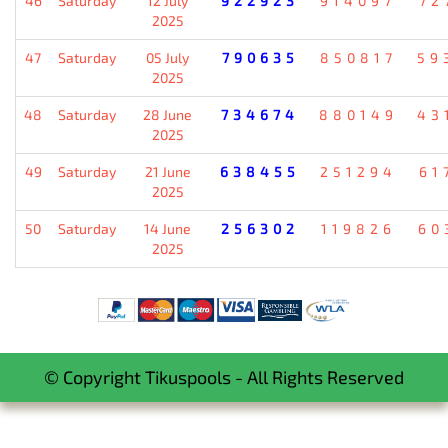
46
Saturday
12 July
922923
914097
72
2025
47
Saturday
05 July
790635
850817
59
2025
48
Saturday
28 June
734674
880149
43
2025
49
Saturday
21 June
638455
251294
61
2025
50
Saturday
14 June
256302
119826
60
2025
© Copyright Tikuspools - All Rights Reserved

(Exercise): Copy the material above in full and exactly, skipping pictures.

(Exercise output):
46
Saturday
12 July
922923
914097
72
2025
47
Saturday
05 July
790635
850817
59
2025
48
Saturday
28 June
734674
880149
43
2025
49
Saturday
21 June
638455
251294
61
2025
50
Saturday
14 June
256302
119826
60
2025
© Copyright Tikuspools - All Rights Reserved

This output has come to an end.